Bringing a new medicine to market is a lot like creating a new dish in a restaurant: each step needs careful planning, creativity, and teamwork. This post explains how scientists use artificial intelligence and simulations to make drug development safer and faster by finding and understanding impurities that can arise along the way.

The Journey from Lab to Pharmacy

When we think about new medicines, we often picture scientists discovering a breakthrough molecule in a lab. But getting a drug from discovery to the pharmacy shelf is a long and complex journey. This process, which can take more than a decade and involve thousands of scientists, is surprisingly similar to a chef creating a new dish. First, you find the right ingredients. Then, you experiment with preparation methods to make sure the final result is delicious and satisfying. Next, you arrange the food attractively on the plate so it looks enticing. Finally, you figure out how to quickly cook and serve hundreds of meals in one evening so all the guests are happy.

Cooking Up a Cure

In pharmaceuticals, drug discovery is like searching for the best ingredients: scientists look for promising molecules that could become medicines. Drug development is similar to perfecting the recipe: testing and refining how to turn those molecules into safe and effective drugs. Pharmaceutical development is about figuring out how to deliver the medicine to patients, for example as pills, drops, or powders, so it works as it should. Production is scaling up the process and making sure the medicine can be manufactured in large quantities, reliably and safely, just like serving many guests in a busy restaurant.

The Challenge of Impurities

Just as unexpected flavors or burnt bits can appear in cooking, surprises can happen during drug development. These are called impurities: byproducts that form during the chemical “cooking” process. Some impurities are harmless, but others can affect the safety or quality of a medicine. Identifying and understanding these impurities is essential to make sure drugs are safe for patients and remain stable over time.

Cracking the Puzzle: Tandem Mass Spectrometry

However, figuring out the chemical structure of impurities is a slow and demanding process. Chemists use advanced instruments to analyze samples, but interpreting the results can take hours or even days. One of the most important tools for this job is tandem mass spectrometry. Imagine having a complex mixture and wanting to know exactly what’s inside. Tandem mass spectrometry breaks molecules into smaller pieces and measures their weights. By analyzing the pattern of fragments, chemists can piece together the structure of unknown impurities, like solving a puzzle with clues from each broken piece. While powerful, making sense of these results requires skill and time.

AI to the Rescue

During my postdoc at Boehringer Ingelheim, I worked on making this process easier by developing a tool that uses artificial intelligence to suggest molecular structures from these measurements. What sets our approach apart is the use of large amounts of simulated data, which allows the computer to learn much more detailed information than before. We also included the valuable expertise of chemists, giving the model important hints to improve its predictions.

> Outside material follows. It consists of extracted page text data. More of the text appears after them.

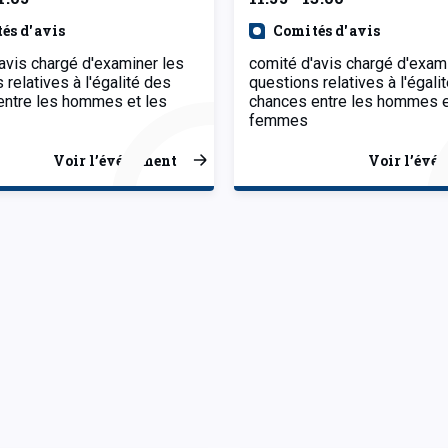
és d'avis
Comités d'avis
avis chargé d'examiner les
comité d'avis chargé d'exam
 relatives à l'égalité des
questions relatives à l'égali
entre les hommes et les
chances entre les hommes e
femmes
Voir l’événement
Voir l’évé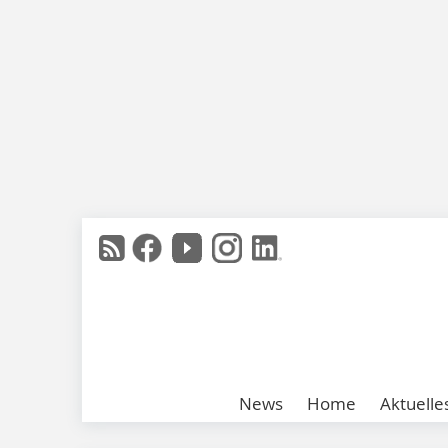
News
Home
Aktuelle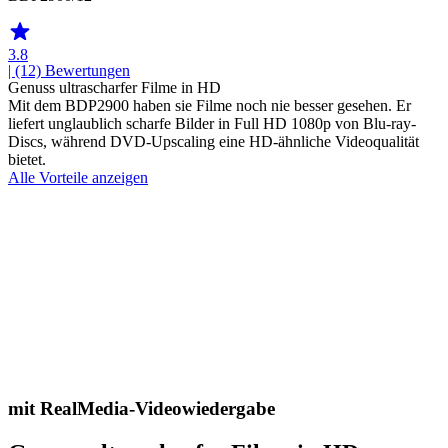
3.8
| (12)
Bewertungen
Genuss ultrascharfer Filme in HD
Mit dem BDP2900 haben sie Filme noch nie besser gesehen. Er
liefert unglaublich scharfe Bilder in Full HD 1080p von Blu-ray-
Discs, während DVD-Upscaling eine HD-ähnliche Videoqualität
bietet.
Alle Vorteile anzeigen
mit RealMedia-Videowiedergabe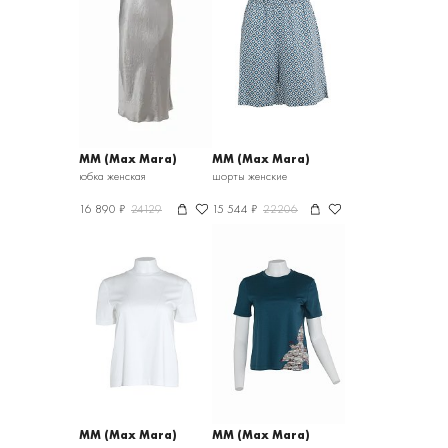
MM (Max Mara)
MM (Max Mara)
юбка женская
шорты женские
16 890 ₽
24129
15 544 ₽
22206
MM (Max Mara)
MM (Max Mara)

Feel free to check out our publication on Digital Discovery for more details!

Looking Ahead

By combining human expertise with advanced AI, we’re making it easier to spot and understand impurities early in drug development. This not only helps keep medicines safe but also speeds up production and reduces costs. As these technologies continue to evolve, they promise to make drug development more efficient and reliable.

Disclaimer (not sure who else needs this beyond lawyers): this post is exclusively my personal perspective and is not endorsed nor sponsored by Boehringer Ingelheim in full or in part.